Mr. Manuel grew up on a small farm in Illinois, but his parents and grandparents are from the Coharie tribe in North Carolina. He began carving at the age of 13 because of his interest in music, learning the intricate art from a neighbor who made violins. During his 22 years in the Navy, Mr. Manuel made solid body guitars and played them in the ship bands. "Carving wasn't for ritual traditions for Coharie people," he explains, but for enjoyment and out of the tradition of making for ourselves, of making things that were needed and also things for entertainment and pleasure."
About 30 years ago, Mr. Manuel and his brother took an interest in exploring their Native American roots. They traced their family back to the late seventeenth century and were reunited with relatives and accepted back into the tribe. Mr. Manuel describes his work in this context of cultural reclamation: "My carving shows respect for the trees and helps people maintain this tradition.
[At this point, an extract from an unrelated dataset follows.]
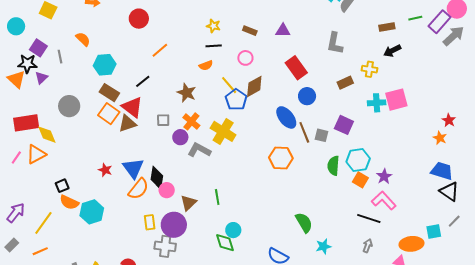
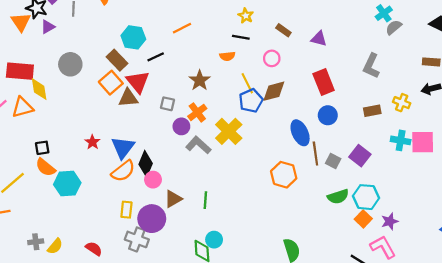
cyan hexagon: (105, 65) -> (133, 37), moved
green semicircle: (333, 166) -> (338, 197), turned -126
Also, taking a tree that is dead and making something out of it is a kind of respect for nature, so my work sustains Indian values." He continues to explore the art of wood carving to this day.
Mr. Manuel is an active member of UAIDV (United American Indians of the Delaware Valley), and has had his work displayed at the Philadelphia Museum of Art, the UAIDV gift shop and gallery, and Fleisher Art Memorial, as part of the Philadelphia Folklore Project's exhibition "Folk Arts of Social Change."